This post is from the archives of my previous racing blog. On the eve of the first Australian XCO National Series Race in Orange, NSW I am revisiting it for myself. While the race described here was a local race, all the same things apply regardless if you're at a newbie XC race or World Championships. I hope that others can gain some useful skills from it too!
The first round of our local race series, the 2016 Wild West Series (pew pew!), was hosted at Adare on Sunday. While I don’t really want to go and write a race report about it, it was the first race of the year and as such I woke up that morning and immediately felt nervous. How was my form? How was everyone elses form? Can I keep it upright? Such pressing questions were in the forefront of my mind.
It was a club race; what was I worried about? I have lined up at cross-country races more times than I dare to count; local, state, national and even a couple of international events, but this fact didn’t diminish that little knot of unease in my guts.
Well, there are only a certain amount of races every year and hence if I turn up to race I need to make it count! Plus, it’s ‘only’ the Wild West Series, however it’s as big in numbers as our state-level racing and all the fast riders make the effort to go. We even had two (gravity) world champions racing; madness!
So with all this in mind, I have written up a few quick tips for the pre-race nerves. It worked for me: after a long trip to the race, by the time I was on the start line I was cool as a cucumber (in 35-degree heat…) and had gotten my heart rate down from about 140 due to anxiety and nerves to under a 100 and ready to race!

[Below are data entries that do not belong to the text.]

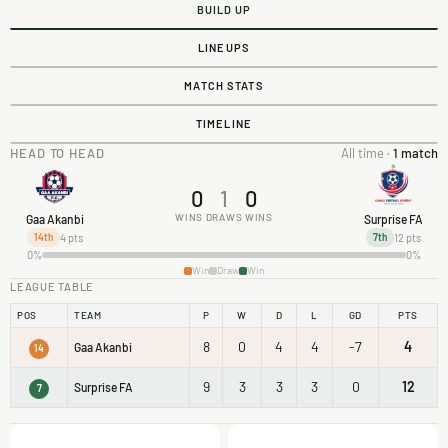
BUILD UP
LINEUPS
MATCH STATS
TIMELINE
HEAD TO HEAD
All time ·
1 match
0
1
0
WINS
DRAWS
WINS
Gaa Akanbi
Surprise FA
4 pts
12 pts
14th
7th
0%
0%
Win
Draw
Win
LEAGUE TABLE
POS
TEAM
P
W
D
L
GD
PTS
8
0
4
4
-7
4
Gaa Akanbi
14
9
3
3
3
0
12
Surprise FA
7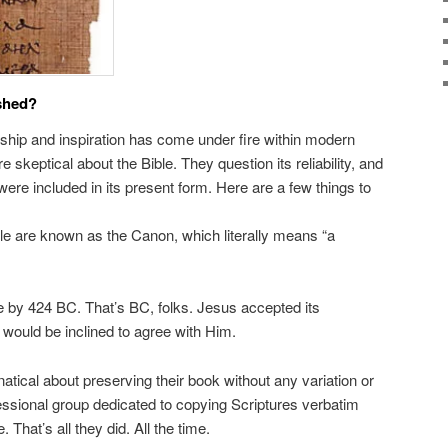
shed?
orship and inspiration has come under fire within modern
 skeptical about the Bible. They question its reliability, and
were included in its present form. Here are a few things to
ble are known as the Canon, which literally means “a
by 424 BC. That’s BC, folks. Jesus accepted its
I would be inclined to agree with Him.
tical about preserving their book without any variation or
essional group dedicated to copying Scriptures verbatim
 That’s all they did. All the time.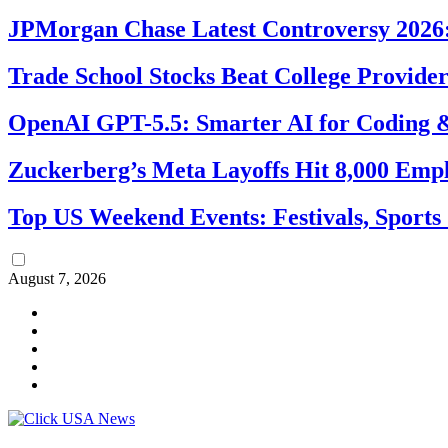
JPMorgan Chase Latest Controversy 2026:
Trade School Stocks Beat College Provider
OpenAI GPT-5.5: Smarter AI for Coding
Zuckerberg’s Meta Layoffs Hit 8,000 Emp
Top US Weekend Events: Festivals, Sports
August 7, 2026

There are two types of anxiety typically experienced in pre-race nerves: Somatic and cognitive. Somatic anxiety refers to the physical manifestations of anxiety (heart racing, clammy palms, those butterflies or knots in the stomach…) while cognitive anxiety refers to the thought processes that can occur (negativity, self doubt, low self esteem).
So here’s a few techniques that can be used to quell pre-race nerves.
Change your goals: rather than focussing on a finishing in a certain position, make some process goals that could lead to good performances but don’t focus on a number. For example, instead of having a goal of winning or being on the podium (which could be very difficult to achieve if there are five other riders in top form in your class, you can’t control their performances after all!), you could have a goal to clear the technical section every lap, ride within a certain heart rate parameter, or give it all on a certain climb every lap. This takes the goal back into your hands and regains your control of your riding.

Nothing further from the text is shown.